Thanks for your reactions


----------



## JanS (Apr 14, 2004)

The duckweed would probably help to a point, but the easiest and quickest way to get those nitrates down is to do frequent water changes on a regular basis.
If you have a high fish population, chances are even a fairly heavily planted tank isn't going to keep them at safe level without generous water changes.


----------



## advocatus_diaboli (Jul 7, 2005)

at the moment I do 35 % weekly water changes
The nitrate level is acceptable but the lower the better I guess

How about oxygen, are floatings plants efficient on that?


----------



## Sir_BlackhOle (Jan 25, 2004)

I have a tank with just duckweed. I like the look and it keeps the light dim in the tank. I see only benifits from it.


----------



## Simpte 27 (Jul 16, 2004)

The downside to duckweed is its almost impossible to rid a tank of it.


----------



## jimjim (Jan 25, 2004)

*duckweed*

Actually Duckweed can be very useful in grow out tanks. It keeps harmful chems from forming when you just dont have time for a water change. Also can be very useful in breeding and raising anabantoids. If you keep and raise Rainbows, Duckweed will grow some very Large ones, most thinks its candy. Rainbows will also clean a tank out of duckweed quickly, just take out as much as you can and let them finish the job. I used to keep a 20l full of the stuff for a 75 gal Rainbow tank. Grab a large netfull and throw it in and they look like pirahna going after a hamburger.....Jimjim


----------



## Jenner (Jul 8, 2005)

Between being sucked into filters and some of the fish that eat it, I've never had duckweed infest my tanks.

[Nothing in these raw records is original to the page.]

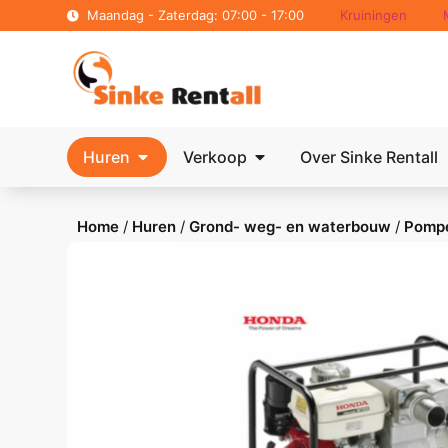
Maandag - Zaterdag: 07:00 - 17:00
Kruiningen
Huren
Verkoop
Over Sinke Rentall
Home
/
Huren
/
Grond- weg- en waterbouw
/
Pomp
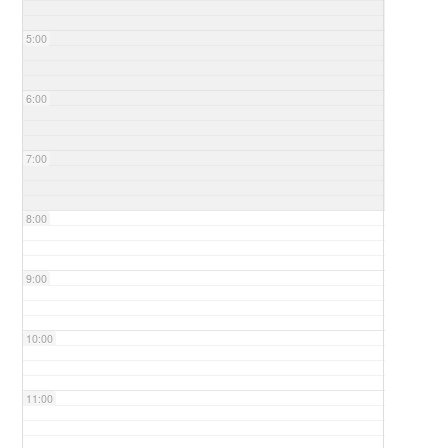
5:00
6:00
7:00
8:00
9:00
10:00
11:00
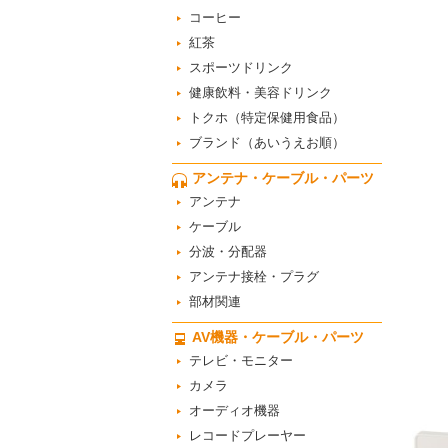
コーヒー
紅茶
スポーツドリンク
健康飲料・美容ドリンク
トクホ（特定保健用食品）
ブランド（あいうえお順）
アンテナ・ケーブル・パーツ
アンテナ
ケーブル
分波・分配器
アンテナ接栓・プラグ
部材関連
AV機器・ケーブル・パーツ
テレビ・モニター
カメラ
オーディオ機器
レコードプレーヤー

I wish I could keep it in my tank, but I have very active filtration and it gets tossed around too much.


----------



## BigFoot (Jan 3, 2005)

I have to get rid of duckweed everyweek or i get no light to the bottom.


----------



## Aussie_star (Jan 7, 2005)

besides getting out what u can, any other way of getting rid of it?


----------



## RedDelPaPa (May 18, 2005)

Aussie_star said:


> besides getting out what u can, any other way of getting rid of it?


Yea, they're called "cichlids".


----------